There are several reasons that breast cancer survivors experience pain such as nerve damage or injury from the surgery or radiation, but in the future, nerve-sparing surgery may help take the sting out of this persistent pain, according to study authors led by Dr. Rune Gärtner, of the University of Copenhagen in Denmark.
The first priority is to always treat the breast cancer as effectively and aggressively as possible, Burton says. That said, a paravertebral block, which is an injection of local anesthetic into nerves of the spine to block the pain, may also help cut the risk of postsurgical breast cancer pain.
"We are studying it and trying to determine whether or not it impacts the prevalence of long-term chronic pain after breast cancer surgery," he says. "We think it does because it makes sense that the better you control acute pain around the surgery, the less likely you are to get chronic pain syndrome later."
For women who already have chronic pain from breast cancer surgery, help is available now, says Judy C. Kneece, R.N., an oncology-certified nurse and the president of EduCare, a breast health education company in Columbia, South Carolina.
"Pain decreases quality of life and should be a cause to reach back out to the surgeon or radiologist and ask for a referral to a physical therapist for intervention," says Kneece, who is also the author of "Your Breast Cancer Treatment Handbook." "Most pain can be addressed and reduced or eliminated."
Physical therapists can help women develop a plan to reduce or eliminate pain. In general, range-of-motion exercises after surgery can help reduce the risk of pain, according to Kneece. "If not performed, there will be a fibrous tissue which forms in the area restricting motion and causing pain when the arm is stretched," she says.
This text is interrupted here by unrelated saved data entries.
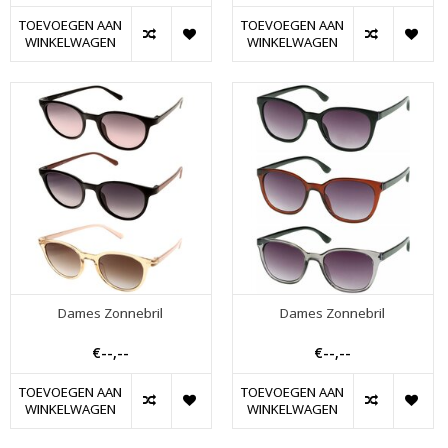
TOEVOEGEN AAN
TOEVOEGEN AAN
WINKELWAGEN
WINKELWAGEN
Dames Zonnebril
Dames Zonnebril
€--,--
€--,--
TOEVOEGEN AAN
TOEVOEGEN AAN
WINKELWAGEN
WINKELWAGEN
One potential cause of pain is lymphedema, a swelling of the arm and hands. Lymphedema can occur after breast surgeons remove lymph nodes from a woman's underarm region to test them for cancer.
Some women are candidates for sentinel node mapping, a technique that reduces the risk of lymphedema; dye is injected to see which lymph node is closest to the breast tissue (and therefore most likely to contain cancer cells.) If this node is cancer free, doctors don't have to remove multiple lymph nodes, which reduces the risk of pain and swelling.
"If one notices increasing swelling accumulating in the affected limbs or trunk, it is likely an early warning sign of lymphedema and she should be evaluated by a fully certified lymphatic drainage therapist," says occupational therapist Cathy Kleinman-Barnett, a lymphedema specialist at Northwest Medical Center, in Margate, Florida.
"The additional fluid buildup can cause abnormal sensations such as tingling, aching, [and] heaviness, and should diminish or stop with range-of-motion exercises, stretching, and massage to stimulate lymphatic flow," she says. "There is help available, and women should not have to live in pain."